[Start of section]

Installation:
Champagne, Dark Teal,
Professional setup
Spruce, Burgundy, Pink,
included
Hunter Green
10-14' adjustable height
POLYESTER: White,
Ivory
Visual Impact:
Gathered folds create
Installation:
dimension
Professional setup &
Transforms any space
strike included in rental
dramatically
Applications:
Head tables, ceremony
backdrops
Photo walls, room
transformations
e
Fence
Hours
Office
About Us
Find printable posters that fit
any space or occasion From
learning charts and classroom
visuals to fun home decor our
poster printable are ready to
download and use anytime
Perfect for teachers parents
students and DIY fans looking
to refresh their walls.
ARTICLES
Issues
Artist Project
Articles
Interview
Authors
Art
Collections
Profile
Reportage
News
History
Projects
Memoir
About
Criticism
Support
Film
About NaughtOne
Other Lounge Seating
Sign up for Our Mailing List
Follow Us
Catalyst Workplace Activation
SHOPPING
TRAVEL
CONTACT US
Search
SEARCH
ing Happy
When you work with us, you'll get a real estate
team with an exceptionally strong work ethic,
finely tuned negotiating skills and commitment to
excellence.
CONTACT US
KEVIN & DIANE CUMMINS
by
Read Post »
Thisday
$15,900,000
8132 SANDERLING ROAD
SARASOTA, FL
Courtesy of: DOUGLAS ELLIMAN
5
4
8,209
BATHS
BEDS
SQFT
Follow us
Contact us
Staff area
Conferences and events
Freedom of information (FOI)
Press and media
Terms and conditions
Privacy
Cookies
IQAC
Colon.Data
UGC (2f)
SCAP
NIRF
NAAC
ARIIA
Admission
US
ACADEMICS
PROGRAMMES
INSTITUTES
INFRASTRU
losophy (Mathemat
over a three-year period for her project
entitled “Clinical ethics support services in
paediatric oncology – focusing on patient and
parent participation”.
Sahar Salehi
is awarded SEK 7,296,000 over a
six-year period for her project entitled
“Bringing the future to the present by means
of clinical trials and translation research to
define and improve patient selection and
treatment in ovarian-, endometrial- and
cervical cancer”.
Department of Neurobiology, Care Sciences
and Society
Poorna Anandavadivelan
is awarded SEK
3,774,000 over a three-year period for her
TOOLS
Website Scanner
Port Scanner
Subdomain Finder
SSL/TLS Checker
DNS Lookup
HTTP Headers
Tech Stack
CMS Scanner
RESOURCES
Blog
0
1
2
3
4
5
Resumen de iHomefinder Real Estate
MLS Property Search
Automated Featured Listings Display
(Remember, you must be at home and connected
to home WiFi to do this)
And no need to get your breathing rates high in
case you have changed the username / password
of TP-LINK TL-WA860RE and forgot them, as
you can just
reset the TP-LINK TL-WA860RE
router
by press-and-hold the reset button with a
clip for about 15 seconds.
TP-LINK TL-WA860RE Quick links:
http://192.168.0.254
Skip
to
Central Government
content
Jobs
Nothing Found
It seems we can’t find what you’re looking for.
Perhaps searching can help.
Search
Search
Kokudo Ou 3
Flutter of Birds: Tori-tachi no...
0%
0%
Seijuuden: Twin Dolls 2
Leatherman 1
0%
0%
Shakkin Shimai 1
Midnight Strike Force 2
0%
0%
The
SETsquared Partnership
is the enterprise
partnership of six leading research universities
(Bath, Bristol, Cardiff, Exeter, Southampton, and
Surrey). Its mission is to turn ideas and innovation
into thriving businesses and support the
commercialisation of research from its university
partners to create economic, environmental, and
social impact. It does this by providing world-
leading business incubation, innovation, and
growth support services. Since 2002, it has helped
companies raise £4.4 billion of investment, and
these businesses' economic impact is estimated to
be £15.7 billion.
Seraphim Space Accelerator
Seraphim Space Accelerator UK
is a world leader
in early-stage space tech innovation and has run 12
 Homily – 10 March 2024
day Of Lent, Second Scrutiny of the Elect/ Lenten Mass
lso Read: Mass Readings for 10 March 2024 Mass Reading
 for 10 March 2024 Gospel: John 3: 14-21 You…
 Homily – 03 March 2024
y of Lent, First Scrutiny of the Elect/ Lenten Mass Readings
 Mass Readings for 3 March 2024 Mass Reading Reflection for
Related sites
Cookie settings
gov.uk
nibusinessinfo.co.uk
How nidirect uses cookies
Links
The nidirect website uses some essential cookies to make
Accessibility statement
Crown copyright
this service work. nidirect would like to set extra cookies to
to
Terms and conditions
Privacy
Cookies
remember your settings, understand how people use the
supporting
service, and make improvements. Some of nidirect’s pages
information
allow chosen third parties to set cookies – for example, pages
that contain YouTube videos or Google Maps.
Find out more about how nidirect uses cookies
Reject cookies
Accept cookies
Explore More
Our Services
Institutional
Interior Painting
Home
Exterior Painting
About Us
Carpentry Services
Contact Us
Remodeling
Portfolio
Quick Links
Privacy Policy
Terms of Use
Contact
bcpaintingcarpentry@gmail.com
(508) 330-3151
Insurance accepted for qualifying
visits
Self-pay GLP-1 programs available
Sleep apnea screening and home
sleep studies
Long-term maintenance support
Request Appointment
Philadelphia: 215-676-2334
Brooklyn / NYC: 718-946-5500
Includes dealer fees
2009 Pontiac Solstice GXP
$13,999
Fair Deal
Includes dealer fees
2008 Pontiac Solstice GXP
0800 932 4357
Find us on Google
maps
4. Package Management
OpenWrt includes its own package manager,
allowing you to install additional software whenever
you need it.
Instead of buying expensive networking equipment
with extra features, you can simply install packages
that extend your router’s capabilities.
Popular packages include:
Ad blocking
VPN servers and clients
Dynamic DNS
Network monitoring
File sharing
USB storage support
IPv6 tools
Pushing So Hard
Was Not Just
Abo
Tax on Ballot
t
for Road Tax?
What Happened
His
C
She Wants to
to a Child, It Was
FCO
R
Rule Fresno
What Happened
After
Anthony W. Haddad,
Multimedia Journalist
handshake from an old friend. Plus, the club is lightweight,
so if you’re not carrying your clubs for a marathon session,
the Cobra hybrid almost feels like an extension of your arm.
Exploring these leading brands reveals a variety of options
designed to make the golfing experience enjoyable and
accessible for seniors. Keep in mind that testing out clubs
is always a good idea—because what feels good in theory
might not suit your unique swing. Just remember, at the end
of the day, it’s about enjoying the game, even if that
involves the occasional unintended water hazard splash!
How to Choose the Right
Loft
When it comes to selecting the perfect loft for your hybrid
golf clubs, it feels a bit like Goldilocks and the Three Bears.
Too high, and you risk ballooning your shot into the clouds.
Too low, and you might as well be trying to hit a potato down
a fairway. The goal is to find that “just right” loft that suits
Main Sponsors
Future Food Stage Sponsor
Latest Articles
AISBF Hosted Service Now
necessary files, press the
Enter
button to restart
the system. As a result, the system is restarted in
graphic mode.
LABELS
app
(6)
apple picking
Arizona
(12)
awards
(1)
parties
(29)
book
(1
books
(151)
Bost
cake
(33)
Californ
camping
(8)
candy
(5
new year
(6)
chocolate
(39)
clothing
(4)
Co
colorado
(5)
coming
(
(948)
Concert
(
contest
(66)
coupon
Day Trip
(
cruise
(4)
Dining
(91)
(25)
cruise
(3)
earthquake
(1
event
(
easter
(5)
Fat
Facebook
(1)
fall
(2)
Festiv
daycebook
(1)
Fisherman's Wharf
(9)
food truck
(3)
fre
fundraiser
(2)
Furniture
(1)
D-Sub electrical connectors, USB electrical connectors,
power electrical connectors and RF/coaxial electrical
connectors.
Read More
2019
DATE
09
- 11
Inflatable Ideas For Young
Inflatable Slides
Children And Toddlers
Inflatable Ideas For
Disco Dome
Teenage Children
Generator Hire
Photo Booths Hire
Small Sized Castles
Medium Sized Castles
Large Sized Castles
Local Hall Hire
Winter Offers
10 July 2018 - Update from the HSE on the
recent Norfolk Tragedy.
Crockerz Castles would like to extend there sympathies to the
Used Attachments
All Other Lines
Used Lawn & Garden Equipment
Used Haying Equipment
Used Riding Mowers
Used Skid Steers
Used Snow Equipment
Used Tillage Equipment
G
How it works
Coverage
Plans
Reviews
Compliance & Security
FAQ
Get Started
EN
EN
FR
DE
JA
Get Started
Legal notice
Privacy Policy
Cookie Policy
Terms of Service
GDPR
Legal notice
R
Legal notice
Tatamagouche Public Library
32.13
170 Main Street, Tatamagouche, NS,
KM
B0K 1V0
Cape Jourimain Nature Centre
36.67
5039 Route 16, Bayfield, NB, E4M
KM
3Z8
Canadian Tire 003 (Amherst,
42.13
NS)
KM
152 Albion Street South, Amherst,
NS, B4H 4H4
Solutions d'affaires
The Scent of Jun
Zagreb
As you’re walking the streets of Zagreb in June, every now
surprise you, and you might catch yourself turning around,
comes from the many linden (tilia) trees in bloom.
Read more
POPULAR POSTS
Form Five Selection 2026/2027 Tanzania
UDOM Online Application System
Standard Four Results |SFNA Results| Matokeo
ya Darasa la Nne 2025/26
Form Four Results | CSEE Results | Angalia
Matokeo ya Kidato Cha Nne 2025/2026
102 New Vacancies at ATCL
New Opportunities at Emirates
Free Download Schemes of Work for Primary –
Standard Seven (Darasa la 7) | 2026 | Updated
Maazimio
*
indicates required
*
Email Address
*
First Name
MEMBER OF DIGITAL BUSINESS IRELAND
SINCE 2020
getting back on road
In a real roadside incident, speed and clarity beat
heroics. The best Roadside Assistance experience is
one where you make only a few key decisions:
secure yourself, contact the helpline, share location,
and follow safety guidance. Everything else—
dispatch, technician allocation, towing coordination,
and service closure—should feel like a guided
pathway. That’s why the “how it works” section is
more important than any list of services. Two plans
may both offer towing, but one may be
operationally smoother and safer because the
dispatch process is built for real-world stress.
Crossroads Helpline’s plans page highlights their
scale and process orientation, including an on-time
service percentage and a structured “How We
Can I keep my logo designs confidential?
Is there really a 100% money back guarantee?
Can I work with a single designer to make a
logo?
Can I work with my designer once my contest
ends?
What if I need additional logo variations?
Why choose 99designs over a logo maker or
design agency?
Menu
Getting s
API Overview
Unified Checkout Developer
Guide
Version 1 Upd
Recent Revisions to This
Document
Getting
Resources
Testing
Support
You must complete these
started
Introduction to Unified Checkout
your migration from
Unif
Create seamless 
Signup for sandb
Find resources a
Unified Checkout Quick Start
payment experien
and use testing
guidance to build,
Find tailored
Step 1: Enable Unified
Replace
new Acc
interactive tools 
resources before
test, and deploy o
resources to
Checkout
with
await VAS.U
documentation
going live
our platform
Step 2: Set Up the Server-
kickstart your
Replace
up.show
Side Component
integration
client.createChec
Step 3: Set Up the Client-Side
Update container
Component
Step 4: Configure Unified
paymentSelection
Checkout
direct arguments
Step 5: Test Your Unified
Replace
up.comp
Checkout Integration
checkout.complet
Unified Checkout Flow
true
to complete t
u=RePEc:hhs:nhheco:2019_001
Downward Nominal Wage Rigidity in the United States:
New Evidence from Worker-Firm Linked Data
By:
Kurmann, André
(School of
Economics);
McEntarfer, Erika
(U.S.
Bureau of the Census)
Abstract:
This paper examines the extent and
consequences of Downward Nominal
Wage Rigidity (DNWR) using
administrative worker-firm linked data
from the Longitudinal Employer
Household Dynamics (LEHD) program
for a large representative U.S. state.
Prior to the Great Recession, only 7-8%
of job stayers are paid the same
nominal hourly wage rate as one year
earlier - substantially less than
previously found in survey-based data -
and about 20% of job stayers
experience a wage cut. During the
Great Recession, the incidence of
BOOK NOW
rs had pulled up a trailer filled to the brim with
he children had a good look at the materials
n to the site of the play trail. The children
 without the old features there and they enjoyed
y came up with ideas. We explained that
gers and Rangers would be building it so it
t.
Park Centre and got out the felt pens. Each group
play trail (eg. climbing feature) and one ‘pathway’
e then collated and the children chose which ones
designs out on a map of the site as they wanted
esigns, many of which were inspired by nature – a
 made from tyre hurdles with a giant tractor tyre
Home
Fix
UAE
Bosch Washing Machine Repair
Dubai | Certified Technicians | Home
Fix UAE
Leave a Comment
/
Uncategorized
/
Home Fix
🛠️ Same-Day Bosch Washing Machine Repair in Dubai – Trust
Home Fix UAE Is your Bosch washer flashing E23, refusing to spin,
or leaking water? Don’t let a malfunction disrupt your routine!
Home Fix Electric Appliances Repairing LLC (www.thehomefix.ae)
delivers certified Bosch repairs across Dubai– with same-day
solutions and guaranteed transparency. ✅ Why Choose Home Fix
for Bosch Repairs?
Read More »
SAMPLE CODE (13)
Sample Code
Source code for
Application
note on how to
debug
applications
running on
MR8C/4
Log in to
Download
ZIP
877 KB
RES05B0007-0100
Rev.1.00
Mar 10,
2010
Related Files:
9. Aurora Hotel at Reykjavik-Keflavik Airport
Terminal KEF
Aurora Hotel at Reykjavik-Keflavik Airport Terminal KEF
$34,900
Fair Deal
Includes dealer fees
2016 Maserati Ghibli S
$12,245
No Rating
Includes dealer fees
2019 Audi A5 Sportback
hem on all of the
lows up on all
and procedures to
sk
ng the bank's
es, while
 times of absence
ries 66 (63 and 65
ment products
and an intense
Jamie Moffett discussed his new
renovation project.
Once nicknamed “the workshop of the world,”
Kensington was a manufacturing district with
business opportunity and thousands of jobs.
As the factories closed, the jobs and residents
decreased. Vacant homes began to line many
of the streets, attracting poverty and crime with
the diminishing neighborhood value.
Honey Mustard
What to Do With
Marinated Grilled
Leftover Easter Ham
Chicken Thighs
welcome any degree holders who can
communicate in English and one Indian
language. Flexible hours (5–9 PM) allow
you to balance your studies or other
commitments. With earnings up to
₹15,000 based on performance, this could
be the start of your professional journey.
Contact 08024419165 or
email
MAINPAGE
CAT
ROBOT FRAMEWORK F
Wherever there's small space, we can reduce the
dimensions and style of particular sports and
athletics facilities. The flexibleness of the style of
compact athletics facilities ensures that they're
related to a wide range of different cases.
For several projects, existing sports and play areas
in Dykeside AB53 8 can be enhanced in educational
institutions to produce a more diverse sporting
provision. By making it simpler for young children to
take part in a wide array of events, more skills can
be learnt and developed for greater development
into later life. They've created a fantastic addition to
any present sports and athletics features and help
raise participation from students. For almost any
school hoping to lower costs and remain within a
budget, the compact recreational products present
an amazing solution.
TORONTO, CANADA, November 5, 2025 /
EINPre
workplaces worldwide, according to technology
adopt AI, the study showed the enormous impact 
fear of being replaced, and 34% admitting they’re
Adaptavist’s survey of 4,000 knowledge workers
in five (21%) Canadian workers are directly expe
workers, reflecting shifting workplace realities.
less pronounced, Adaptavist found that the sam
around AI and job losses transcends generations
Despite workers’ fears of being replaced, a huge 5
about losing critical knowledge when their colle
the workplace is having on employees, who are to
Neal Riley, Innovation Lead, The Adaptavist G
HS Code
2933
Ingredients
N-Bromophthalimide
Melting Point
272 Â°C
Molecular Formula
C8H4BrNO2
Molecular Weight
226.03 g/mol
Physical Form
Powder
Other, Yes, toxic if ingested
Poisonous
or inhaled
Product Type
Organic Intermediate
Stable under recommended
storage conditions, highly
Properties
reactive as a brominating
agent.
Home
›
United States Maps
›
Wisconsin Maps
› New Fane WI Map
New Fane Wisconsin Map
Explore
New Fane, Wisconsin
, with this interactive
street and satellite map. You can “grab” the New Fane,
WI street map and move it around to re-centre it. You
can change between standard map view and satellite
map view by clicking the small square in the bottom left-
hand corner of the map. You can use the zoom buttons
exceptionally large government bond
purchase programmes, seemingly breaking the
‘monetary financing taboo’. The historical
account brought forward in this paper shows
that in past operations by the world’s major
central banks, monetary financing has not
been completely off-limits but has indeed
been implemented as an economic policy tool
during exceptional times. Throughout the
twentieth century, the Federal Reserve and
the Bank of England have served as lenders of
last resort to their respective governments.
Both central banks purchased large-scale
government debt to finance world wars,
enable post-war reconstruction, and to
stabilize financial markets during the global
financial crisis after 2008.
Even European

[End of section]

Everything starting at the line containing "map view by" and ending at the line containing "account brought forward in this paper shows" in the records above should be repeated exactly, and only that.

**Task output:**
map view by clicking the small square in the bottom left-
hand corner of the map. You can use the zoom buttons
exceptionally large government bond
purchase programmes, seemingly breaking the
‘monetary financing taboo’. The historical
account brought forward in this paper shows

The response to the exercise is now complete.